John O’Brien of CMS questions why NZUs are still not a regulated financial product in New Zealand

May 27, 2025

The government is making changes to strengthen market governance of the Emissions Trading Scheme, climate change minister Simon Watts announced this morning.

Watts admits that New Zealand is lagging behind other countries with an ETS when it comes to market oversight.

“Right now, there is limited visibility to much of our ETS trading. This makes our market vulnerable to market misconduct risks such as price manipulation. These changes will help align us with our international peers but won’t disrupt New Zealand’s established ETS market practices.”

Watts says a ‘credible’ ETS is our most powerful and cost-effective tool to drive down net emissions across the economy. “To do its job, the ETS must have good market governance in place. That’s exactly what these changes are about.

“Talk about changing market governance settings has been happening for years. This Government is committed to a credible ETS-led approach to reducing emissions, so is now turning talk into actions.”

Key changes include:

  1. Requiring trading platforms to report and record price and volume data to the Ministry for the Environment.
  2. Requiring market participants to record trading information into the ETS Register.
  3. Introducing market conduct obligations into the Climate Change Response Act, prohibiting price manipulation and misleading conduct.
  4. Allowing monitoring agencies to obtain information from market participants and share relevant information with each other.

Sebastian Gehricke, director of the Climate and Energy Finance Group at Otago University, welcomed the change but said it didn’t address ongoing long-term problems with the ETS.

“This is a welcome change as some of the oversight was lacking. However, the most pressing issues in the ETS remain unsolved.

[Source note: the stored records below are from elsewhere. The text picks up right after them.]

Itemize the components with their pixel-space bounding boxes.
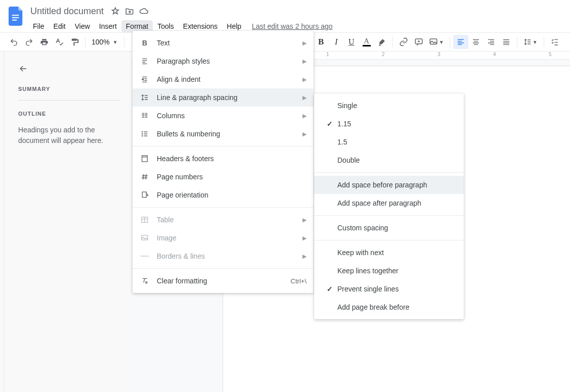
spacing-single[interactable]: Single xyxy=(314,96,464,115)
outline-hint: Headings you add to the document will ap… xyxy=(18,125,120,146)
svg-rect-1 xyxy=(12,17,19,18)
line-spacing-submenu: Single ✓1.15 1.5 Double Add space before… xyxy=(314,93,464,319)
underline-button[interactable]: U xyxy=(344,35,359,49)
line-spacing-icon xyxy=(140,93,150,102)
bold-icon: B xyxy=(140,39,150,47)
align-indent-icon xyxy=(140,75,150,83)
format-align-indent[interactable]: Align & indent▶ xyxy=(133,70,314,88)
format-clear-formatting[interactable]: Clear formatting Ctrl+\ xyxy=(133,272,314,290)
image-icon xyxy=(140,234,150,242)
format-page-numbers[interactable]: Page numbers xyxy=(133,168,314,186)
spacing-add-after[interactable]: Add space after paragraph xyxy=(314,194,464,212)
format-menu-dropdown: B Text▶ Paragraph styles▶ Align & indent… xyxy=(133,31,314,293)
outline-pane: SUMMARY OUTLINE Headings you add to the … xyxy=(4,52,131,392)
menu-insert[interactable]: Insert xyxy=(95,20,121,32)
align-center-button[interactable] xyxy=(468,35,484,49)
columns-icon xyxy=(140,112,150,120)
bullets-icon xyxy=(140,130,150,138)
print-button[interactable] xyxy=(36,35,52,49)
menu-view[interactable]: View xyxy=(70,20,95,32)
insert-image-button[interactable]: ▼ xyxy=(426,35,447,49)
svg-rect-0 xyxy=(12,15,19,16)
clear-formatting-icon xyxy=(140,277,150,285)
bold-button[interactable]: B xyxy=(314,35,329,49)
format-line-spacing[interactable]: Line & paragraph spacing▶ xyxy=(133,88,314,107)
move-icon[interactable] xyxy=(125,7,134,16)
redo-button[interactable] xyxy=(21,35,36,49)
headers-footers-icon xyxy=(140,155,150,163)
format-text[interactable]: B Text▶ xyxy=(133,34,314,52)
menu-edit[interactable]: Edit xyxy=(49,20,70,32)
italic-button[interactable]: I xyxy=(329,35,344,49)
spacing-115[interactable]: ✓1.15 xyxy=(314,115,464,133)
last-edit-link[interactable]: Last edit was 2 hours ago xyxy=(252,22,333,30)
spacing-keep-together[interactable]: Keep lines together xyxy=(314,262,464,280)
page-orientation-icon xyxy=(140,191,150,199)
format-columns[interactable]: Columns▶ xyxy=(133,107,314,125)
svg-rect-8 xyxy=(142,156,148,162)
format-borders-lines: Borders & lines▶ xyxy=(133,247,314,265)
svg-rect-2 xyxy=(12,20,17,21)
insert-link-button[interactable] xyxy=(396,35,411,49)
page-numbers-icon xyxy=(140,173,150,181)
undo-button[interactable] xyxy=(6,35,21,49)
line-spacing-button[interactable]: ▼ xyxy=(520,35,541,49)
cloud-status-icon[interactable] xyxy=(139,7,148,16)
spellcheck-button[interactable] xyxy=(52,35,67,49)
format-page-orientation[interactable]: Page orientation xyxy=(133,186,314,204)
spacing-prevent-single[interactable]: ✓Prevent single lines xyxy=(314,280,464,298)
svg-point-5 xyxy=(142,131,143,132)
align-justify-button[interactable] xyxy=(499,35,514,49)
back-arrow-icon[interactable] xyxy=(18,64,30,74)
svg-point-6 xyxy=(142,133,143,134)
format-headers-footers[interactable]: Headers & footers xyxy=(133,150,314,168)
spacing-15[interactable]: 1.5 xyxy=(314,133,464,151)
align-right-button[interactable] xyxy=(484,35,499,49)
text-color-button[interactable]: A xyxy=(359,35,374,49)
spacing-page-break-before[interactable]: Add page break before xyxy=(314,298,464,316)
format-paragraph-styles[interactable]: Paragraph styles▶ xyxy=(133,52,314,70)
docs-logo[interactable] xyxy=(6,4,26,28)
format-bullets[interactable]: Bullets & numbering▶ xyxy=(133,125,314,143)
svg-rect-9 xyxy=(142,192,146,198)
zoom-select[interactable]: 100%▼ xyxy=(89,38,121,46)
spacing-custom[interactable]: Custom spacing xyxy=(314,219,464,237)
spacing-add-before[interactable]: Add space before paragraph xyxy=(314,176,464,194)
check-icon: ✓ xyxy=(322,120,337,128)
format-table: Table▶ xyxy=(133,211,314,229)
outline-heading: OUTLINE xyxy=(18,111,120,117)
svg-point-7 xyxy=(142,135,143,136)
align-left-button[interactable] xyxy=(453,35,468,49)
spacing-double[interactable]: Double xyxy=(314,151,464,169)
paint-format-button[interactable] xyxy=(67,35,82,49)
paragraph-styles-icon xyxy=(140,57,150,65)
summary-heading: SUMMARY xyxy=(18,86,120,92)
document-title[interactable]: Untitled document xyxy=(28,5,106,18)
star-icon[interactable] xyxy=(111,7,120,16)
add-comment-button[interactable] xyxy=(411,35,426,49)
highlight-button[interactable] xyxy=(374,35,389,49)
table-icon xyxy=(140,216,150,224)
menu-file[interactable]: File xyxy=(28,20,49,32)
borders-lines-icon xyxy=(140,255,150,257)
format-image: Image▶ xyxy=(133,229,314,247)
check-icon: ✓ xyxy=(322,285,337,293)
checklist-button[interactable] xyxy=(547,35,562,49)
spacing-keep-next[interactable]: Keep with next xyxy=(314,243,464,262)
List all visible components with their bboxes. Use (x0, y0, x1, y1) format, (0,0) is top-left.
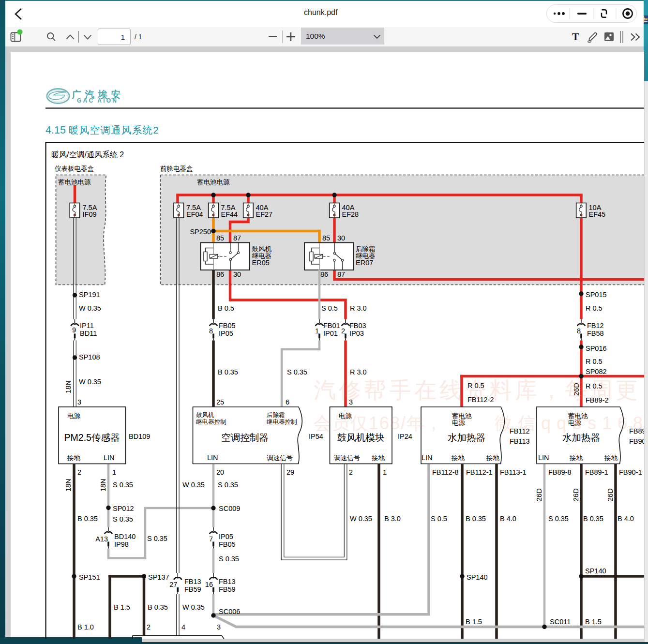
svg-text:7: 7 (209, 535, 213, 543)
svg-text:FB113: FB113 (510, 437, 530, 445)
svg-text:会员仅168/年，: 会员仅168/年， (314, 413, 443, 433)
svg-text:鼓风机: 鼓风机 (252, 245, 272, 253)
svg-text:B 1.0: B 1.0 (77, 623, 94, 631)
svg-text:蓄电池电源: 蓄电池电源 (58, 179, 91, 186)
svg-text:B 1.5: B 1.5 (114, 603, 130, 611)
svg-text:后除霜: 后除霜 (356, 245, 376, 253)
svg-text:EF27: EF27 (256, 210, 273, 218)
svg-text:仪表板电器盒: 仪表板电器盒 (54, 165, 94, 172)
svg-text:B 0.35: B 0.35 (466, 515, 486, 523)
svg-text:调速信号: 调速信号 (267, 454, 293, 462)
svg-text:FB90: FB90 (629, 437, 644, 445)
svg-text:BD140: BD140 (114, 533, 136, 540)
svg-text:LIN: LIN (538, 454, 549, 462)
svg-text:3: 3 (217, 623, 221, 631)
svg-text:IP05: IP05 (219, 329, 233, 337)
svg-text:前舱电器盒: 前舱电器盒 (160, 165, 193, 172)
svg-text:2: 2 (341, 327, 345, 335)
svg-text:SP151: SP151 (79, 573, 100, 581)
svg-text:W 0.35: W 0.35 (182, 481, 205, 489)
svg-text:ER07: ER07 (356, 259, 373, 267)
svg-text:25: 25 (216, 398, 224, 406)
svg-text:B 4.0: B 4.0 (618, 515, 634, 523)
svg-text:继电器控制: 继电器控制 (196, 419, 226, 425)
svg-text:IP54: IP54 (309, 433, 323, 440)
svg-text:SP137: SP137 (148, 573, 169, 581)
svg-text:继电器控制: 继电器控制 (266, 419, 297, 425)
svg-text:SP140: SP140 (585, 567, 606, 575)
svg-text:W 0.35: W 0.35 (182, 603, 205, 611)
svg-text:EF44: EF44 (221, 210, 238, 218)
svg-text:20: 20 (216, 468, 224, 476)
svg-text:W 0.35: W 0.35 (79, 378, 101, 386)
svg-text:B 4.0: B 4.0 (500, 515, 516, 523)
svg-text:接地: 接地 (604, 454, 618, 462)
svg-text:2: 2 (77, 468, 81, 476)
svg-text:FB59: FB59 (184, 585, 201, 593)
svg-text:B 1.5: B 1.5 (466, 618, 482, 626)
svg-text:FB112-1: FB112-1 (466, 468, 493, 476)
svg-text:SP015: SP015 (586, 291, 607, 299)
svg-text:S 0.35: S 0.35 (113, 481, 133, 489)
svg-text:FB112-8: FB112-8 (432, 468, 459, 476)
svg-text:SP250: SP250 (190, 228, 211, 236)
svg-text:26D: 26D (572, 488, 580, 501)
svg-text:29: 29 (286, 468, 294, 476)
svg-text:B 3.0: B 3.0 (384, 515, 401, 523)
svg-text:FB05: FB05 (219, 540, 236, 548)
svg-text:FB59: FB59 (219, 585, 236, 593)
svg-text:S 0.35: S 0.35 (287, 368, 307, 376)
svg-text:26D: 26D (535, 488, 543, 501)
svg-text:水加热器: 水加热器 (562, 432, 600, 443)
svg-text:1: 1 (383, 468, 387, 476)
svg-text:蓄电池: 蓄电池 (452, 412, 472, 419)
svg-text:电源: 电源 (452, 419, 466, 426)
svg-text:27: 27 (169, 581, 177, 588)
svg-text:B 0.35: B 0.35 (77, 515, 98, 523)
svg-text:9: 9 (72, 326, 76, 334)
svg-text:IF09: IF09 (83, 210, 97, 218)
svg-text:30: 30 (233, 270, 241, 278)
svg-text:EF28: EF28 (342, 210, 359, 218)
svg-text:R 0.5: R 0.5 (586, 304, 603, 312)
svg-text:B 0.5: B 0.5 (218, 304, 234, 312)
svg-text:S 0.5: S 0.5 (321, 304, 338, 312)
svg-text:接地: 接地 (486, 454, 500, 462)
svg-text:8: 8 (209, 327, 213, 335)
svg-text:接地: 接地 (569, 454, 583, 462)
svg-text:SP108: SP108 (79, 353, 100, 361)
svg-text:8: 8 (577, 327, 581, 335)
svg-text:FB01: FB01 (323, 322, 340, 329)
svg-text:ER05: ER05 (252, 259, 270, 267)
svg-text:IP03: IP03 (349, 329, 364, 337)
svg-text:IP05: IP05 (219, 533, 233, 540)
svg-text:86: 86 (320, 270, 328, 278)
svg-text:B 1.5: B 1.5 (585, 618, 602, 626)
svg-text:LIN: LIN (104, 454, 115, 462)
svg-text:SP191: SP191 (79, 291, 100, 299)
svg-text:SP016: SP016 (586, 344, 607, 352)
svg-text:SC009: SC009 (219, 505, 240, 512)
svg-text:B 0.35: B 0.35 (218, 368, 238, 376)
svg-text:R 0.5: R 0.5 (586, 358, 603, 365)
svg-text:3: 3 (77, 398, 81, 406)
svg-text:B 0.35: B 0.35 (148, 603, 168, 611)
svg-text:S 0.35: S 0.35 (219, 555, 239, 563)
svg-text:IP24: IP24 (398, 433, 412, 440)
svg-text:FB03: FB03 (349, 322, 366, 329)
svg-text:EF45: EF45 (589, 210, 606, 218)
svg-text:SP140: SP140 (467, 573, 488, 581)
svg-text:接地: 接地 (371, 454, 385, 462)
svg-text:FB89-1: FB89-1 (585, 468, 608, 476)
svg-text:FB05: FB05 (219, 322, 236, 329)
svg-text:SC011: SC011 (550, 618, 571, 626)
svg-text:4.15 暖风空调通风系统2: 4.15 暖风空调通风系统2 (45, 124, 159, 136)
svg-text:R 3.0: R 3.0 (350, 304, 367, 312)
svg-text:接地: 接地 (67, 454, 81, 462)
svg-text:1: 1 (112, 468, 116, 476)
svg-text:后除霜: 后除霜 (267, 412, 285, 419)
svg-text:鼓风机模块: 鼓风机模块 (337, 432, 385, 443)
svg-text:EF04: EF04 (186, 210, 203, 218)
svg-text:18N: 18N (64, 380, 72, 393)
svg-text:接地: 接地 (451, 454, 465, 462)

Unlimited forestry – a cheap supply of credits as long as we have land to convert to pines, industrial allocation – a direct counter-incentive to the carbon price in a business case, the stockpile – built up during cheap international credit import, and finally the non pricing of agriculture emissions.”

John O’Brien, managing director, Carbon Market Solutions, agreed the move to regulate and improve NZ ETS market governance was a step in the right direction. “However, the question remains as to why an NZU in New Zealand is still not a regulated financial product as is the case with ACCUs in Australia or with EUAS in the European Union.”

Lizzie Chambers, Carbon Match, said the changes appear to be a sensible approach in line with a light-touch regulation system, but one which might deliver increased disclosure and transparency.

However she noted that the announcement lacked some important details: the depth of data to be collected, how it will be required to be submitted, the frequency, timeliness, and who the ‘monitoring agencies’ would be. “The Financial Markets Authority was floated as a possibility in past consultations, as were the Ministry for the Environment and Environmental Protection Agency.

“We look forward to further detail before the end of the year!”

Watts says the changes will be likely introduced alongside other potential amendments to the Climate Change Response Act before the end of the year.

“These changes have been carefully designed to address risks without adding unnecessary costs or red tape. We’ve deliberately avoided more expensive options like creating a government-run exchange or clearing house which was considered by the last Government.”